Show that the function $$ f(t)=\int\limits_0^{\infty}e^{-tx}\, dx=\frac{1}{t}, t>0 $$ can be differentiated indefinit times under the integral and use this to show the formula $$ \int\limits_0^{\infty}x^ne^{-x}\, dx=n! $$
Hello, my problem is to show
1) that $f$ can be differentiated under the integral. Is this an improper parameter integral?
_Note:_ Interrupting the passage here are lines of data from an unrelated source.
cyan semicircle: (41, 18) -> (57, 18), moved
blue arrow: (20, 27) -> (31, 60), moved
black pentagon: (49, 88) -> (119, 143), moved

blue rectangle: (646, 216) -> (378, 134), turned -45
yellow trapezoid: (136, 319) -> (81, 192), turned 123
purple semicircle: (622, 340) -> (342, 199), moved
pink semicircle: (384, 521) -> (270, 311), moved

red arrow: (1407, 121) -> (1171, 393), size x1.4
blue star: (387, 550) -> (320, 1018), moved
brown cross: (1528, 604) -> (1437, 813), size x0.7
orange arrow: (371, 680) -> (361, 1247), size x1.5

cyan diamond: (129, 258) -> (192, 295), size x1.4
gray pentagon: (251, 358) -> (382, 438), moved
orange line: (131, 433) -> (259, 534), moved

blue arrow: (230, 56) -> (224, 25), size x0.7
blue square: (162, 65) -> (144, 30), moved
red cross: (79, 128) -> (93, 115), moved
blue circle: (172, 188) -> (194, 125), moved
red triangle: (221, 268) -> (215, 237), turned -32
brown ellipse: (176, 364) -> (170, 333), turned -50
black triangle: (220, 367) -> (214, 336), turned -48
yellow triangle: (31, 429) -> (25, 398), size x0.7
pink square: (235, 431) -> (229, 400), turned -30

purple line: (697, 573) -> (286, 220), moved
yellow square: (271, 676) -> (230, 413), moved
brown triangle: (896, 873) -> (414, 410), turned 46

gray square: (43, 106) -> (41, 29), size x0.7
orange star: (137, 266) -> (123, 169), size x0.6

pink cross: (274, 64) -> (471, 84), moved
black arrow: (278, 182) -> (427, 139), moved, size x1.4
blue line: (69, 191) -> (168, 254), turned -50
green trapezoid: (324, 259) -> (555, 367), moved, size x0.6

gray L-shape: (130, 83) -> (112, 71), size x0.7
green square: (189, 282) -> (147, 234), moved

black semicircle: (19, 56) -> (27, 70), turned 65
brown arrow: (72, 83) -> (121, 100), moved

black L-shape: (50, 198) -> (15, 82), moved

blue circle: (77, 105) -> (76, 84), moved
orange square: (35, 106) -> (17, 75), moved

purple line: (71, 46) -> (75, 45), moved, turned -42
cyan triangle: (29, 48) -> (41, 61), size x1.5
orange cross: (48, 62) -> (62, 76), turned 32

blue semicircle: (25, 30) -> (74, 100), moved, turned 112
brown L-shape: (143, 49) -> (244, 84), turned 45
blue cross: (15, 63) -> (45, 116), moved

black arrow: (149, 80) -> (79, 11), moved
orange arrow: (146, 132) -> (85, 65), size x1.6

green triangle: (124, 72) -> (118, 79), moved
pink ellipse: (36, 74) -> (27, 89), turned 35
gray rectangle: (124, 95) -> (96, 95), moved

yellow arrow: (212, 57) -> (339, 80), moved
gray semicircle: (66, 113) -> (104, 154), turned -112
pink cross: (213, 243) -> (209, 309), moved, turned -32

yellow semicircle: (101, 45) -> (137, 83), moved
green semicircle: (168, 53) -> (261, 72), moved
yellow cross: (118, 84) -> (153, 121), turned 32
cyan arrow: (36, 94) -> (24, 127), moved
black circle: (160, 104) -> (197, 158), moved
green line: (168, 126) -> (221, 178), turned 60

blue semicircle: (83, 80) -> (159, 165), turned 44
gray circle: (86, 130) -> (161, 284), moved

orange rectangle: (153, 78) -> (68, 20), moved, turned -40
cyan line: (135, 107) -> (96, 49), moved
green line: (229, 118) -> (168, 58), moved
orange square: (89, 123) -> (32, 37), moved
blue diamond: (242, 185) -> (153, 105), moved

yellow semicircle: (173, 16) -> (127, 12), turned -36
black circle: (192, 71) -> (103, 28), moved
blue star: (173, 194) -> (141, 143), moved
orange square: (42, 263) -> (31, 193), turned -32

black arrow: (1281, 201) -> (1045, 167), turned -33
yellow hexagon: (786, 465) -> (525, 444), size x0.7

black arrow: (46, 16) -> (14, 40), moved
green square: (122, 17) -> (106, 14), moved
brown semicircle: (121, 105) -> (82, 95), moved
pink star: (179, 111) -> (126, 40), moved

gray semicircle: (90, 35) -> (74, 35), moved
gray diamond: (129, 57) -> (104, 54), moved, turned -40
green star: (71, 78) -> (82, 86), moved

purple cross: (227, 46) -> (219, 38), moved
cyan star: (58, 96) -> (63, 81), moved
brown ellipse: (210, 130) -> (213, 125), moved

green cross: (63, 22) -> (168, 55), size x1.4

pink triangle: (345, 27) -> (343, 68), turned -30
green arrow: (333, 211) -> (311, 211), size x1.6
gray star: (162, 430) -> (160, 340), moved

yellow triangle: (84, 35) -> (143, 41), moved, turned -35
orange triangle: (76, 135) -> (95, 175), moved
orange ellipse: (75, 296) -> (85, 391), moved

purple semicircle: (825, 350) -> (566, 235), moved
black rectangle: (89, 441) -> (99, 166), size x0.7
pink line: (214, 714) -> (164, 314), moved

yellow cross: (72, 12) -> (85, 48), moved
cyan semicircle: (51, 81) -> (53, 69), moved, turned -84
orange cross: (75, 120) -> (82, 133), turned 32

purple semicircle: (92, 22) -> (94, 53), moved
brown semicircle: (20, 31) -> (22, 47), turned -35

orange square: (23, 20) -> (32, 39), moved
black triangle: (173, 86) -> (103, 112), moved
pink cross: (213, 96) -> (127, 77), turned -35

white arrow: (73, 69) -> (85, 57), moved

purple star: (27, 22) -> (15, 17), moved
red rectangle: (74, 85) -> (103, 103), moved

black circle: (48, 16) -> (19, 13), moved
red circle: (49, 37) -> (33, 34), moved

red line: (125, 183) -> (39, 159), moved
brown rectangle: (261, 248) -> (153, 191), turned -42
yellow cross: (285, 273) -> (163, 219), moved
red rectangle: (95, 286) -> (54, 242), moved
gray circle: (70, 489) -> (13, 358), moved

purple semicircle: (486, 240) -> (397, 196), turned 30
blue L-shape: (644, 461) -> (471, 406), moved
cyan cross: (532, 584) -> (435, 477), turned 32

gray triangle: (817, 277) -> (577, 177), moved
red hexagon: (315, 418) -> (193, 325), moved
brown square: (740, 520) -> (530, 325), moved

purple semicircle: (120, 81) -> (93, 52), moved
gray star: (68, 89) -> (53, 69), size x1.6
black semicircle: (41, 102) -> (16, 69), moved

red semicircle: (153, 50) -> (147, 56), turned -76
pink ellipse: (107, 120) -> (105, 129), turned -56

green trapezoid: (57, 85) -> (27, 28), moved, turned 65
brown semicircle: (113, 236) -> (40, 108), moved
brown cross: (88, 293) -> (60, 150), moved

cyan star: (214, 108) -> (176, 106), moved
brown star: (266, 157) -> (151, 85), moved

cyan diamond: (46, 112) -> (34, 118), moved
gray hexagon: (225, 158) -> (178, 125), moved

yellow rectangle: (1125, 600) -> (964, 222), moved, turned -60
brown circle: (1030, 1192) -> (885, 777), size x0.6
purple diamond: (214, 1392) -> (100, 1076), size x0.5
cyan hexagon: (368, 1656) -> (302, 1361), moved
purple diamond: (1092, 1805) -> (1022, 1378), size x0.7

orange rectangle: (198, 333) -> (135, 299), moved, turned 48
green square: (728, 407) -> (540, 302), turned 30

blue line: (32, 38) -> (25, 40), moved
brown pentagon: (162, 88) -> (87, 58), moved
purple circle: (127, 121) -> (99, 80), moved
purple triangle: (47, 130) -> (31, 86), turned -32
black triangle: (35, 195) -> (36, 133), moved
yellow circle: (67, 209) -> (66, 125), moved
What do I have to show?
2) that $f$ can be differentiated under the integral indefinit times.
The idea is to use dominated convergence theorem on $$ \frac{\partial g}{\partial t} = \lim_{n\to \infty} \frac{g(x,t_n) - g(x,t)}{t_n - t} $$ where $g(x,t) = e^{-tx}$. Find an $L^1$ function $h(x)$ such that $$ |\frac{\partial g}{\partial t}(x,t)| \leq h(x) \quad \forall t $$ (Hint: $e^{-tx} \leq e^{-x}$ for all $t \geq 1$) From this you will see that $$ \frac{df}{dt} = \int_0^{\infty} -xe^{-tx}dx = \frac{-1}{t^2} $$ Now repeat the process inductively and plug in $t=1$.
Bartle's book on Measure Theory has a very nice section on "integration w.r.t. a parameter" which might be worth a read.